Ольга не ответила. Я опустился перед ней на колени, взялся за плечи, встряхнул, но она продолжала сидеть, ни на что не реагируя.
– Оль, милая, ну, перестань, не надо... Оль, ну скажи мне хоть что-нибудь... – запричитал я, продолжая то трясти, то гладить девушку. Но она молчала.
– Может быть у нее шок? – присев рядом, всхлипнула София. – От страха?
– Нет не шок... – сказал Борис дрожащим голосом.
– Нет, шок, смотрите! – закричал я и ущипнул Ольгу за плечо. Зрачки девушки расширились. – Видите, она реагирует на боль!
И снова стал трясти девушку за плечи. Все сильнее и сильнее, но она молчала.
– Не надо, Черный, перестань... – дрожащим голосом сказал Бельмондо, положив мне сзади руку на плечо. – Ты ей ничем не поможешь... Она где-то потерялась...
Баламут с Бельмондо вынесли Ольгу из штольни, положили на траву.
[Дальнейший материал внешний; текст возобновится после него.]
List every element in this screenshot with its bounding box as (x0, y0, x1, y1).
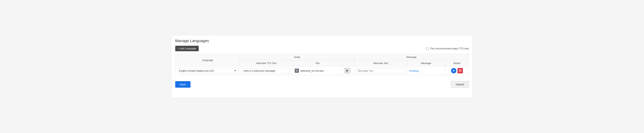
play-button[interactable] (344, 68, 350, 74)
svg-rect-2 (297, 70, 298, 71)
bottom-row: Save Cancel (175, 81, 469, 88)
col-header-alternate-tts: Alternate TTS Text (240, 60, 293, 66)
greeting-link[interactable]: Greeting (409, 69, 418, 72)
message-text-input[interactable] (356, 68, 405, 74)
svg-rect-10 (460, 69, 460, 70)
col-header-language: Language (176, 54, 240, 66)
tts-cell (240, 66, 293, 75)
play-cell (342, 66, 354, 75)
page-title: Manage Languages (175, 39, 469, 43)
waveform-icon (296, 70, 298, 72)
language-cell: English (United States) (en-US) (176, 66, 240, 75)
tts-only-checkbox[interactable] (426, 47, 429, 50)
col-header-message: Message (407, 60, 445, 66)
manage-languages-container: Manage Languages + Add Language This ann… (171, 35, 473, 98)
col-header-play (342, 60, 354, 66)
alt-text-cell (354, 66, 407, 75)
add-language-button[interactable]: + Add Language (175, 46, 199, 51)
file-name-text: welcome_en-US.wav (300, 69, 324, 72)
delete-cell (445, 66, 468, 75)
svg-rect-9 (459, 70, 461, 70)
play-icon (346, 70, 348, 72)
file-display: welcome_en-US.wav (295, 69, 340, 73)
plus-icon (452, 69, 455, 72)
tts-only-text: This announcement plays TTS only (430, 47, 469, 50)
col-header-delete: Delete (445, 60, 468, 66)
tts-text-input[interactable] (242, 68, 291, 74)
language-table: Language Audio Message Alternate TTS Tex… (175, 54, 469, 75)
file-cell: welcome_en-US.wav (292, 66, 342, 75)
group-header-audio: Audio (240, 54, 354, 60)
col-header-alternate-text: Alternate Text (354, 60, 407, 66)
action-buttons (447, 68, 467, 73)
trash-icon (459, 69, 461, 72)
add-row-button[interactable] (451, 68, 456, 73)
file-type-icon (295, 69, 299, 73)
group-header-message: Message (354, 54, 468, 60)
svg-rect-5 (452, 71, 455, 71)
save-button[interactable]: Save (175, 81, 190, 88)
tts-only-label: This announcement plays TTS only (426, 47, 469, 50)
top-row: + Add Language This announcement plays T… (175, 46, 469, 51)
svg-rect-1 (296, 70, 297, 71)
svg-rect-8 (460, 70, 460, 71)
svg-rect-0 (296, 70, 296, 71)
col-header-file: File (292, 60, 342, 66)
svg-marker-3 (346, 70, 348, 72)
message-cell: Greeting (407, 66, 445, 75)
svg-rect-7 (460, 70, 460, 71)
svg-rect-6 (459, 70, 461, 72)
language-select[interactable]: English (United States) (en-US) (177, 68, 238, 74)
delete-row-button[interactable] (458, 68, 463, 73)
cancel-button[interactable]: Cancel (451, 81, 469, 88)
table-row: English (United States) (en-US) (176, 66, 469, 75)
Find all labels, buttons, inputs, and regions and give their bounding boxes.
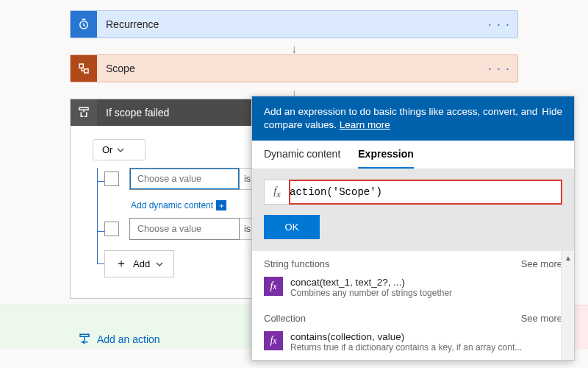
hide-button[interactable]: Hide [542,105,562,118]
scope-icon [71,55,97,82]
add-condition-button[interactable]: ＋ Add [104,250,174,277]
svg-rect-3 [79,107,88,110]
svg-rect-2 [85,69,88,73]
see-more-link[interactable]: See more [521,313,562,324]
group-type-label: Or [102,144,112,155]
fx-icon: fx [265,185,290,200]
section-title: String functions [264,258,330,269]
scope-title: Scope [97,63,481,74]
add-action-icon [78,333,91,346]
tab-expression[interactable]: Expression [358,148,413,169]
chevron-down-icon [117,146,124,154]
ok-button[interactable]: OK [264,215,320,239]
add-action-button[interactable]: Add an action [78,333,160,346]
card-menu-recurrence[interactable]: · · · [481,17,517,32]
plus-icon: ＋ [115,256,127,272]
see-more-link[interactable]: See more [521,258,562,269]
scope-card[interactable]: Scope · · · [70,54,518,82]
learn-more-link[interactable]: Learn more [340,119,390,130]
function-item[interactable]: fx concat(text_1, text_2?, ...) Combines… [252,272,574,305]
recurrence-card[interactable]: Recurrence · · · [70,10,518,38]
fx-icon: fx [264,277,283,296]
card-menu-scope[interactable]: · · · [481,61,517,77]
svg-rect-4 [80,334,89,336]
value-input[interactable] [129,218,240,240]
scrollbar[interactable]: ▲ [561,251,574,360]
section-title: Collection [264,313,306,324]
add-dynamic-content-link[interactable]: Add dynamic content ＋ [131,200,226,210]
row-checkbox[interactable] [104,171,119,186]
fx-icon: fx [264,331,283,350]
recurrence-title: Recurrence [97,18,481,30]
tab-dynamic-content[interactable]: Dynamic content [264,148,340,169]
plus-icon: ＋ [216,200,226,210]
svg-rect-1 [79,64,83,68]
expression-input[interactable] [290,180,562,204]
condition-icon [71,99,97,126]
popover-banner: Add an expression to do basic things lik… [252,96,574,141]
expression-popover: Add an expression to do basic things lik… [251,96,575,361]
value-input[interactable] [129,168,240,190]
scroll-up-icon[interactable]: ▲ [562,251,575,264]
row-checkbox[interactable] [104,222,119,236]
chevron-down-icon [156,261,163,268]
group-type-select[interactable]: Or [93,139,146,160]
clock-icon [71,11,97,38]
function-item[interactable]: fx contains(collection, value) Returns t… [252,327,574,360]
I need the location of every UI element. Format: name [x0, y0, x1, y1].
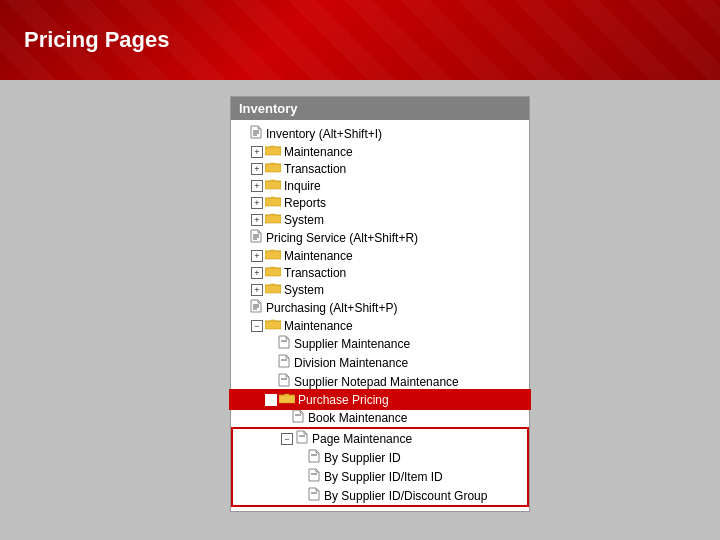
page-icon-pur-by-supplier	[307, 449, 321, 466]
tree-item-pur-division[interactable]: Division Maintenance	[231, 353, 529, 372]
expand-inv-reports[interactable]	[251, 197, 263, 209]
tree-item-ps-transaction[interactable]: Transaction	[231, 264, 529, 281]
tree-item-pricing-service[interactable]: Pricing Service (Alt+Shift+R)	[231, 228, 529, 247]
tree-item-inventory[interactable]: Inventory (Alt+Shift+I)	[231, 124, 529, 143]
folder-icon-pur-purchase-pricing	[279, 392, 295, 407]
folder-icon-inv-system	[265, 212, 281, 227]
tree-item-inv-system[interactable]: System	[231, 211, 529, 228]
tree-item-ps-system[interactable]: System	[231, 281, 529, 298]
page-maintenance-group: Page Maintenance By Supplier ID	[231, 427, 529, 507]
page-icon-pur-notepad	[277, 373, 291, 390]
expand-ps-transaction[interactable]	[251, 267, 263, 279]
tree-item-pur-supplier[interactable]: Supplier Maintenance	[231, 334, 529, 353]
item-label-inv-reports: Reports	[284, 196, 326, 210]
tree-item-pur-purchase-pricing[interactable]: Purchase Pricing	[231, 391, 529, 408]
page-icon-pur-page-maint	[295, 430, 309, 447]
tree-item-inv-transaction[interactable]: Transaction	[231, 160, 529, 177]
item-label-pur-supplier: Supplier Maintenance	[294, 337, 410, 351]
folder-icon-inv-transaction	[265, 161, 281, 176]
item-label-inv-maintenance: Maintenance	[284, 145, 353, 159]
expand-pur-purchase-pricing[interactable]	[265, 394, 277, 406]
item-label-pur-maintenance: Maintenance	[284, 319, 353, 333]
tree-item-pur-page-maint[interactable]: Page Maintenance	[233, 429, 527, 448]
content-area: Inventory Inventory (Alt+Shift+I) Mainte…	[0, 80, 720, 512]
tree-panel: Inventory Inventory (Alt+Shift+I) Mainte…	[230, 96, 530, 512]
folder-icon-inv-reports	[265, 195, 281, 210]
shortcut-icon-pur	[249, 299, 263, 316]
page-title: Pricing Pages	[24, 27, 170, 53]
item-label-pur-by-supplier-item: By Supplier ID/Item ID	[324, 470, 443, 484]
tree-item-purchasing[interactable]: Purchasing (Alt+Shift+P)	[231, 298, 529, 317]
folder-icon-inv-inquire	[265, 178, 281, 193]
folder-icon-ps-maintenance	[265, 248, 281, 263]
expand-inv-transaction[interactable]	[251, 163, 263, 175]
tree-item-pur-book[interactable]: Book Maintenance	[231, 408, 529, 427]
expand-inv-system[interactable]	[251, 214, 263, 226]
item-label-pur-page-maint: Page Maintenance	[312, 432, 412, 446]
page-icon-pur-by-supplier-discount	[307, 487, 321, 504]
shortcut-icon	[249, 125, 263, 142]
tree-item-inv-inquire[interactable]: Inquire	[231, 177, 529, 194]
expand-pur-maintenance[interactable]	[251, 320, 263, 332]
expand-pur-page-maint[interactable]	[281, 433, 293, 445]
item-label-pur-division: Division Maintenance	[294, 356, 408, 370]
item-label-pur-by-supplier: By Supplier ID	[324, 451, 401, 465]
item-label-ps-maintenance: Maintenance	[284, 249, 353, 263]
item-label-inv-inquire: Inquire	[284, 179, 321, 193]
tree-item-inv-maintenance[interactable]: Maintenance	[231, 143, 529, 160]
item-label-ps-system: System	[284, 283, 324, 297]
item-label-ps-transaction: Transaction	[284, 266, 346, 280]
tree-header: Inventory	[231, 97, 529, 120]
item-label-pur-book: Book Maintenance	[308, 411, 407, 425]
item-label-inv-transaction: Transaction	[284, 162, 346, 176]
tree-item-pur-by-supplier-item[interactable]: By Supplier ID/Item ID	[233, 467, 527, 486]
page-icon-pur-division	[277, 354, 291, 371]
tree-item-pur-by-supplier-discount[interactable]: By Supplier ID/Discount Group	[233, 486, 527, 505]
tree-item-pur-maintenance[interactable]: Maintenance	[231, 317, 529, 334]
item-label-pur-notepad: Supplier Notepad Maintenance	[294, 375, 459, 389]
page-icon-pur-book	[291, 409, 305, 426]
expand-inv-inquire[interactable]	[251, 180, 263, 192]
folder-icon-inv-maintenance	[265, 144, 281, 159]
item-label-pur-purchase-pricing: Purchase Pricing	[298, 393, 389, 407]
header: Pricing Pages	[0, 0, 720, 80]
item-label-pricing-service: Pricing Service (Alt+Shift+R)	[266, 231, 418, 245]
expand-inv-maintenance[interactable]	[251, 146, 263, 158]
folder-icon-pur-maintenance	[265, 318, 281, 333]
shortcut-icon-ps	[249, 229, 263, 246]
item-label-inv-system: System	[284, 213, 324, 227]
item-label-pur-by-supplier-discount: By Supplier ID/Discount Group	[324, 489, 487, 503]
tree-item-inv-reports[interactable]: Reports	[231, 194, 529, 211]
folder-icon-ps-system	[265, 282, 281, 297]
tree-body: Inventory (Alt+Shift+I) Maintenance Tran…	[231, 120, 529, 511]
item-label-inventory: Inventory (Alt+Shift+I)	[266, 127, 382, 141]
tree-item-pur-notepad[interactable]: Supplier Notepad Maintenance	[231, 372, 529, 391]
folder-icon-ps-transaction	[265, 265, 281, 280]
expand-ps-maintenance[interactable]	[251, 250, 263, 262]
item-label-purchasing: Purchasing (Alt+Shift+P)	[266, 301, 397, 315]
tree-item-pur-by-supplier[interactable]: By Supplier ID	[233, 448, 527, 467]
tree-item-ps-maintenance[interactable]: Maintenance	[231, 247, 529, 264]
expand-ps-system[interactable]	[251, 284, 263, 296]
page-icon-pur-supplier	[277, 335, 291, 352]
page-icon-pur-by-supplier-item	[307, 468, 321, 485]
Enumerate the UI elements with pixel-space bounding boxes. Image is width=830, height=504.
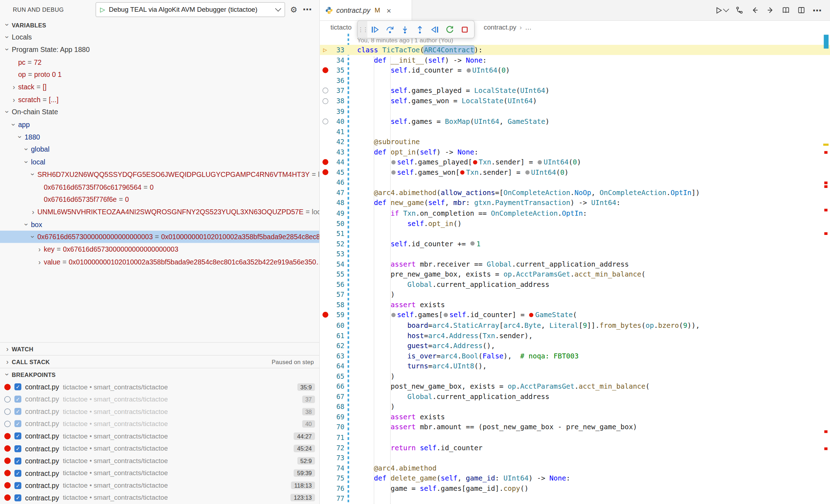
inline-breakpoint-icon[interactable] [525, 170, 529, 174]
editor-more-actions-icon[interactable]: ⋯ [813, 6, 822, 15]
breakpoint-gutter[interactable] [320, 289, 331, 300]
breakpoint-gutter[interactable] [320, 167, 331, 178]
start-debug-icon[interactable]: ▷ [100, 6, 105, 13]
step-over-button[interactable] [382, 22, 397, 37]
code-line[interactable]: 57 ) [320, 289, 830, 300]
chevron-down-icon[interactable]: › [29, 170, 37, 179]
code-line[interactable]: 56 Global.current_application_address [320, 279, 830, 290]
breakpoint-gutter[interactable] [320, 412, 331, 422]
code-line[interactable]: 47 @arc4.abimethod(allow_actions=[OnComp… [320, 188, 830, 198]
breakpoint-gutter[interactable] [320, 198, 331, 208]
inline-breakpoint-icon[interactable] [473, 160, 477, 164]
tree-item[interactable]: 0x67616d65735f706c61796564=0 [0, 180, 319, 193]
breakpoint-gutter[interactable] [320, 351, 331, 361]
code-line[interactable]: 49 if Txn.on_completion == OnCompleteAct… [320, 208, 830, 218]
restart-button[interactable] [442, 22, 457, 37]
breakpoint-gutter[interactable] [320, 361, 331, 371]
code-line[interactable]: 51 [320, 229, 830, 239]
tree-item[interactable]: ›0x67616d6573000000000000000003=0x010000… [0, 231, 319, 243]
chevron-down-icon[interactable]: › [4, 108, 12, 116]
code-line[interactable]: 54 assert mbr.receiver == Global.current… [320, 259, 830, 269]
overview-ruler[interactable] [822, 34, 830, 504]
code-line[interactable]: 53 [320, 249, 830, 259]
breakpoint-row[interactable]: ✓contract.pytictactoe • smart_contracts/… [0, 393, 319, 405]
code-line[interactable]: 59 self.games[self.id_counter] = GameSta… [320, 310, 830, 320]
code-line[interactable]: 63 is_over=arc4.Bool(False), # noqa: FBT… [320, 351, 830, 361]
breakpoint-gutter[interactable] [320, 310, 331, 320]
open-preview-icon[interactable] [782, 6, 790, 15]
breakpoint-row[interactable]: ✓contract.pytictactoe • smart_contracts/… [0, 442, 319, 455]
breakpoint-checkbox[interactable]: ✓ [15, 470, 22, 477]
code-line[interactable]: 42 @subroutine [320, 137, 830, 147]
code-line[interactable]: 45 self.games_won[Txn.sender] = UInt64(0… [320, 167, 830, 178]
chevron-right-icon[interactable]: › [29, 208, 37, 216]
inline-breakpoint-icon[interactable] [391, 170, 395, 174]
breakpoint-checkbox[interactable]: ✓ [15, 494, 22, 502]
breakpoint-checkbox[interactable]: ✓ [15, 420, 22, 427]
breadcrumb-folder[interactable]: tictacto [331, 23, 352, 31]
code-line[interactable]: 36 [320, 75, 830, 86]
breakpoint-gutter[interactable] [320, 341, 331, 351]
run-dropdown-chevron-icon[interactable] [723, 6, 729, 12]
breakpoint-gutter[interactable] [320, 392, 331, 402]
inline-breakpoint-icon[interactable] [391, 160, 395, 164]
code-line[interactable]: 65 ) [320, 371, 830, 382]
tree-item[interactable]: ›key=0x67616d6573000000000000000003 [0, 243, 319, 256]
tree-item[interactable]: op=proto 0 1 [0, 68, 319, 81]
chevron-down-icon[interactable]: › [23, 158, 31, 166]
tree-item[interactable]: ›scratch=[...] [0, 93, 319, 106]
breakpoint-gutter[interactable] [320, 422, 331, 432]
code-line[interactable]: 76 game = self.games[game_id].copy() [320, 483, 830, 494]
code-line[interactable]: 64 turns=arc4.UInt8(), [320, 361, 830, 371]
code-line[interactable]: ▷33class TicTacToe(ARC4Contract): [320, 45, 830, 55]
code-line[interactable]: 55 pre_new_game_box, exists = op.AcctPar… [320, 269, 830, 279]
breakpoint-gutter[interactable] [320, 463, 331, 473]
code-line[interactable]: 74 @arc4.abimethod [320, 463, 830, 473]
code-editor[interactable]: You, 8 minutes ago | 1 author (You) ▷33c… [320, 34, 830, 504]
inline-breakpoint-icon[interactable] [538, 160, 542, 164]
tree-item[interactable]: ›SRH6D7XU2N6WQQ5SSYDQFG5ESO6JWEQIDPGLUGY… [0, 168, 319, 180]
continue-button[interactable] [367, 22, 382, 37]
breakpoint-gutter[interactable] [320, 218, 331, 229]
breakpoint-gutter[interactable] [320, 86, 331, 96]
chevron-down-icon[interactable]: › [23, 145, 31, 154]
chevron-right-icon[interactable]: › [10, 95, 18, 104]
tree-item[interactable]: 0x67616d65735f776f6e=0 [0, 193, 319, 206]
code-line[interactable]: 71 [320, 432, 830, 442]
tree-item[interactable]: ›app [0, 118, 319, 131]
breakpoint-gutter[interactable] [320, 442, 331, 453]
code-line[interactable]: 68 ) [320, 401, 830, 412]
call-stack-section-header[interactable]: › CALL STACK Paused on step [0, 355, 319, 368]
breadcrumb-file[interactable]: contract.py [484, 23, 516, 31]
breakpoint-gutter[interactable] [320, 229, 331, 239]
chevron-down-icon[interactable]: › [16, 133, 25, 141]
code-line[interactable]: 61 host=arc4.Address(Txn.sender), [320, 330, 830, 341]
tree-item[interactable]: pc=72 [0, 56, 319, 68]
tree-item[interactable]: ›local [0, 156, 319, 168]
breakpoint-checkbox[interactable]: ✓ [15, 457, 22, 464]
breakpoint-gutter[interactable] [320, 453, 331, 463]
code-line[interactable]: 77 [320, 493, 830, 504]
code-line[interactable]: 35 self.id_counter = UInt64(0) [320, 65, 830, 75]
breakpoint-row[interactable]: ✓contract.pytictactoe • smart_contracts/… [0, 467, 319, 479]
breadcrumb-symbol[interactable]: … [525, 23, 532, 31]
code-line[interactable]: 50 self.opt_in() [320, 218, 830, 229]
code-line[interactable]: 34 def __init__(self) -> None: [320, 55, 830, 65]
breakpoint-gutter[interactable] [320, 65, 331, 75]
split-editor-icon[interactable] [797, 6, 806, 15]
breakpoint-checkbox[interactable]: ✓ [15, 445, 22, 452]
code-line[interactable]: 73 [320, 453, 830, 463]
breakpoint-checkbox[interactable]: ✓ [15, 396, 22, 403]
breakpoint-gutter[interactable] [320, 96, 331, 106]
breakpoint-gutter[interactable] [320, 279, 331, 290]
code-line[interactable]: 52 self.id_counter += 1 [320, 238, 830, 249]
breakpoint-gutter[interactable] [320, 188, 331, 198]
code-line[interactable]: 75 def delete_game(self, game_id: UInt64… [320, 473, 830, 483]
tree-item[interactable]: ›On-chain State [0, 106, 319, 118]
breakpoint-gutter[interactable] [320, 432, 331, 442]
breakpoints-section-header[interactable]: › BREAKPOINTS [0, 368, 319, 381]
code-line[interactable]: 46 [320, 177, 830, 188]
breakpoint-row[interactable]: ✓contract.pytictactoe • smart_contracts/… [0, 430, 319, 442]
inline-breakpoint-icon[interactable] [529, 313, 534, 317]
breakpoint-gutter[interactable] [320, 116, 331, 126]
Постояв над ней, повернулись ко мне и, взяв под руки, повели к достархану...
– Черный... – заговорил Бельмондо, пряча глаза. – Ты должен... Ты должен... В общем, Ольги, скорее всего, больше не будет... Это – волосы Медеи... Когда я был козлом, видел, как один чабан понюхал эти волосы и душа ушла из него навеки. После этого случая кишлачные жители эту стенку, – он указал на нее подбородком, – и соорудили.
– Так мы же глотали эти волосы! – воскликнул я. – И ничего – просто уходили в прошлые жизни. И возвращались. И она вернется! Да, она вернется! Она сейчас путешествует по Европе княжной Таракановой! Попутешествует и вернется! Она вернется!
– Мы глотали не волосы, а шарики, в которые кроме волос еще что-то было намешано. То, что возвращает душу на место... А тот чабан... По меньшей мере, три года он прожил без души... Когда я состарился, он еще жил в растительном состоянии... Я слышал о нем от племянников-козлов, ходивших к кишлаку дразнить охотников. Они издали видели его безучастно сидящим у своей мазанки...
– А откуда, там, в камере волосы? – спросил я глухо, насмерть убитый доводами Бориса.